How To Improve (In A World Filled With Self Doubt)


We take ourselves for granted and assume ourselves as the tofu standard all the world revolves around. People, things, and places, are compared to us and our lives. Is this place cold(er than the place I was raised?) Is this class dumb(ly difficult to me so I’ll dismiss it?)

Whatever it is, we take ourselves as the center, which good, fine, I get it. But the problem with that is, to simplify our calculus, we see ourselves as more constant than variable. That’s because improving can be scary. Improving means admitting your failures, your flaws, and facing that precipice of acknowledgement, it can be easier to flee from it instead.

It’s quite simple. To avoid improvement means preserving a faint, false glimmer of perfection.

You ever wonder why I don’t spellcheck? The comments do. That’s not because I’m lazy (though I am that) but because not spell-checking or editing in any thorough way allows me to rush a piece out before fear or shyness reels it back in. It also allows me to have things both ways. Did you like it? Of course you did! I worked hard on it! Didn’t like it? I get to scoff, smirk and smile and remind myself that I was holding back.

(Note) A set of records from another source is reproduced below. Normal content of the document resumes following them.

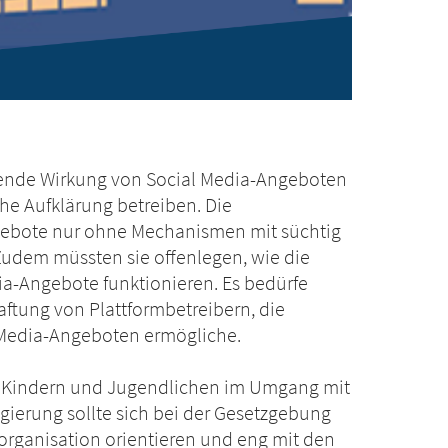
ende Wirkung von Social Media-Angeboten
e Aufklärung betreiben. Die
ngebote nur ohne Mechanismen mit süchtig
udem müssten sie offenlegen, wie die
a-Angebote funktionieren. Es bedürfe
aftung von Plattformbetreibern, die
 Media-Angeboten ermögliche.
 Kindern und Jugendlichen im Umgang mit
gierung sollte sich bei der Gesetzgebung
rganisation orientieren und eng mit den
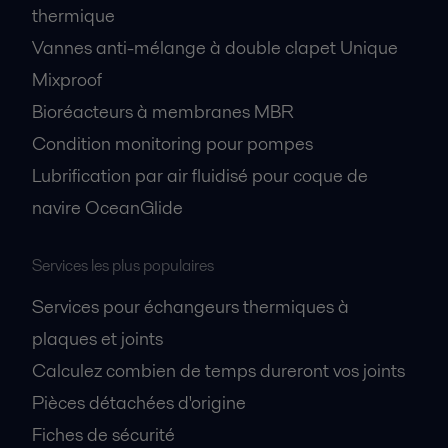
thermique
Vannes anti-mélange à double clapet Unique
Mixproof
Bioréacteurs à membranes MBR
Condition monitoring pour pompes
Lubrification par air fluidisé pour coque de
navire OceanGlide
Services les plus populaires
Services pour échangeurs thermiques à
plaques et joints
Calculez combien de temps dureront vos joints
Pièces détachées d'origine
Fiches de sécurité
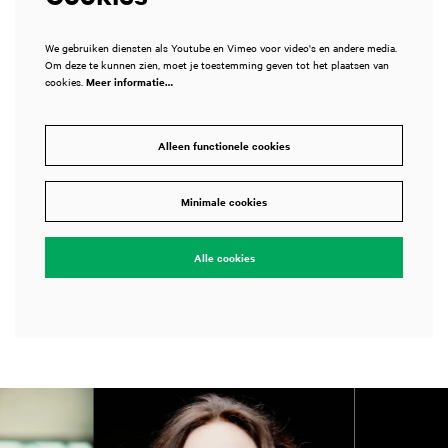
We gebruiken diensten als Youtube en Vimeo voor video's en andere media.
Om deze te kunnen zien, moet je toestemming geven tot het plaatsen van
cookies.
Meer informatie…
Alleen functionele cookies
Minimale cookies
Alle cookies
Overslaan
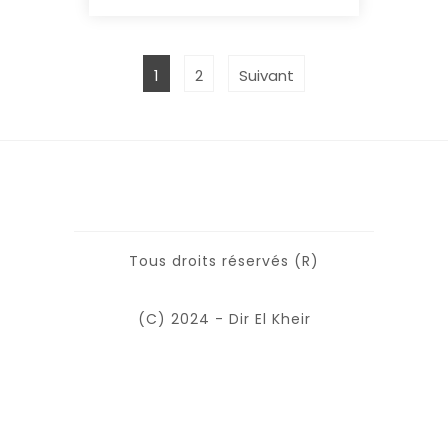
1
2
Suivant
Tous droits réservés (R)
(C) 2024 - Dir El Kheir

It’s an excuse, and a crutch but it’s a natural method of coping. Writing or performing in any public way can be scary. If I were to edit, really write, really focus, I’d have a better piece but I’d have no excuses. I’d have no safety net, and if my work wasn’t as good as I’d wanted, as I’d hoped, I’d be broken.

With no excuses, there’s no mercy. If I failed, the starkness would be plain and obvious.

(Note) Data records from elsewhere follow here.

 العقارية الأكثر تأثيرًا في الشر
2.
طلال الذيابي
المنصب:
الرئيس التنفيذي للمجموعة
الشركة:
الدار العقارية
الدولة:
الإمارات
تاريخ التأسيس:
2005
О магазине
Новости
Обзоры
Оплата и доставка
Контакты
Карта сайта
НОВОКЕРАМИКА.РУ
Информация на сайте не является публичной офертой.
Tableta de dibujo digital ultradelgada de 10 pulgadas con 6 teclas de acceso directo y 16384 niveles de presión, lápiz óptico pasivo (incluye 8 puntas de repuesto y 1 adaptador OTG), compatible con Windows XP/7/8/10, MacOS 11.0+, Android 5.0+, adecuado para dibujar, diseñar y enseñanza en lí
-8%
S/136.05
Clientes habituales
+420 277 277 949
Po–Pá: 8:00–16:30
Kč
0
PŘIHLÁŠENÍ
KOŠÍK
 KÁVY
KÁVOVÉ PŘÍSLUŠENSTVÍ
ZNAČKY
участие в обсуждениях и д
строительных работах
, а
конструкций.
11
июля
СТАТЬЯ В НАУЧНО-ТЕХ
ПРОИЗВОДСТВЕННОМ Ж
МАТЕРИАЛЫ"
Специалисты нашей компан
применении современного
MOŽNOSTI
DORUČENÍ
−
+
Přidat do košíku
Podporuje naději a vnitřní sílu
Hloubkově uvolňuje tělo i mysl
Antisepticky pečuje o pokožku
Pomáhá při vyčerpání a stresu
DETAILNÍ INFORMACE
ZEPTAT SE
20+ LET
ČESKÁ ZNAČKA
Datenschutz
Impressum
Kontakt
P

I’m writing this because you’re the same way. Everyone is. And that casual self sabotage you do isn’t unique, or shocking, or poetic or awful. It just kind of is. But I’ve got good news.

You can improve. And you will.

Look, if you were a simple doofus, unfettered by pride or fear, this could all be so simple. You’d want to know more about directing, and you’d take a class. You’d read a book. You’d learn, without judgement or panic, and simply improve.

So do it.

Easier said than done, but just remember that growth, step by step, is growth still. Any step is infinitely more than one. Don’t get spooked or scared by the perceived gaps between where you are and where you want to be, and don’t fear acknowledging it. Instead, lummox up and just doofus your way to improvement.

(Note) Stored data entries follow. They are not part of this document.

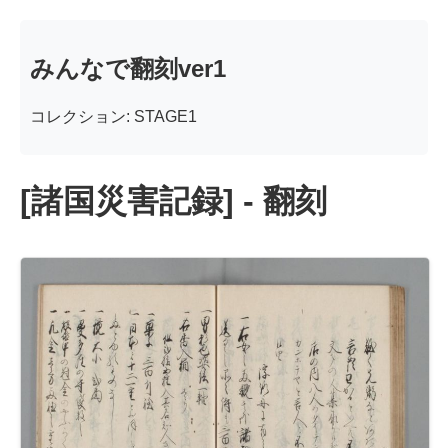
みんなで翻刻ver1
コレクション: STAGE1
[諸国災害記録] - 翻刻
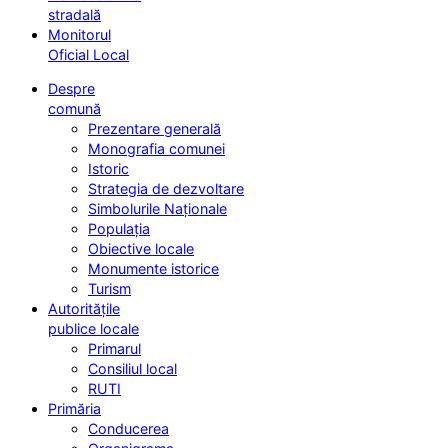
stradală
Monitorul
Oficial Local
Despre
comună
Prezentare generală
Monografia comunei
Istoric
Strategia de dezvoltare
Simbolurile Naționale
Populația
Obiective locale
Monumente istorice
Turism
Autoritățile
publice locale
Primarul
Consiliul local
RUTI
Primăria
Conducerea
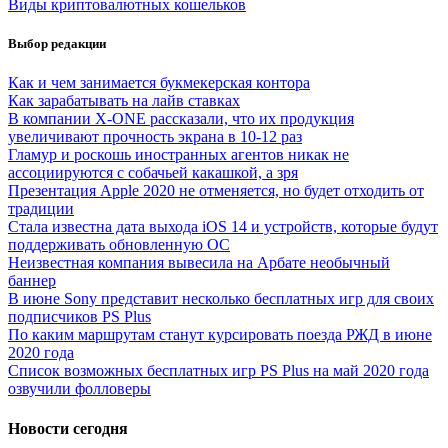
Виды криптовалютных кошельков
Выбор редакции
Как и чем занимается букмекерская контора
Как зарабатывать на лайв ставках
В компании X-ONE рассказали, что их продукция
увеличивают прочность экрана в 10-12 раз
Гламур и роскошь иностранных агентов никак не
ассоциируются с собачьей какашкой, а зря
Презентация Apple 2020 не отменяется, но будет отходить от
традиции
Стала известна дата выхода iOS 14 и устройств, которые будут
поддерживать обновленную ОС
Неизвестная компания вывесила на Арбате необычный
баннер
В июне Sony представит несколько бесплатных игр для своих
подписчиков PS Plus
По каким маршрутам станут курсировать поезда РЖД в июне
2020 года
Список возможных бесплатных игр PS Plus на май 2020 года
озвучили фолловеры
Новости сегодня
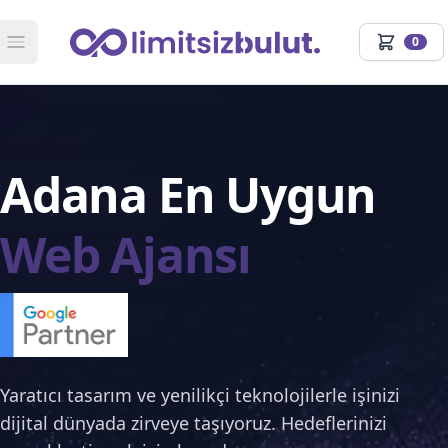
Limitsiz Bulut
0
LB
Adana En Uygun
Web Ajansı
Yaratıcı tasarım ve yenilikçi teknolojilerle işinizi
dijital dünyada zirveye taşıyoruz. Hedeflerinizi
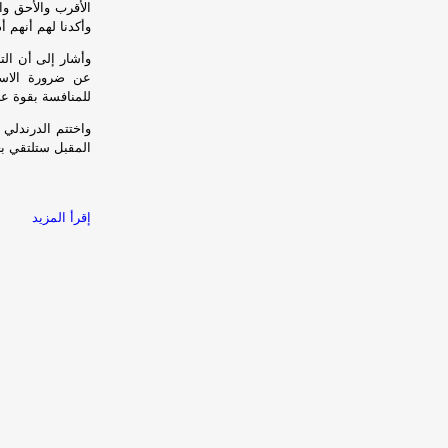
الأقرب والأحق وا
وأكدنا لهم أنهم أ
وأشار إلى أن الت
عن ضرورة الاستع
للمنافسة بقوة عل
واختتم الدرندلي 
المقبل ستلتقي ب
إقرأ المزيد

Doing it is the best way to learn; simple, pedestrian pursuit and repetition. It worked for getting toilet trained, right? Or sports? Or putting in your contact lenses? Those, though, are mundane, simple tasks that we take for granted. How, though, could something as pedestrian as practice or time lead to improvement in the field you care about?

I’ll wait.

Artistic endeavors carry with them a serious, intimidating aura. It’s a mix of push and pull: the same aura that electrifies us, charges us towards them can create a field of awe around them. Art can feel mystical, inaccessible because of your love. If it’s thorough and deep, you’ll feel protective of it. You won’t want to sully; you’ll avoid eye-contact, belittling yourself as though that would enhance the art you love so much.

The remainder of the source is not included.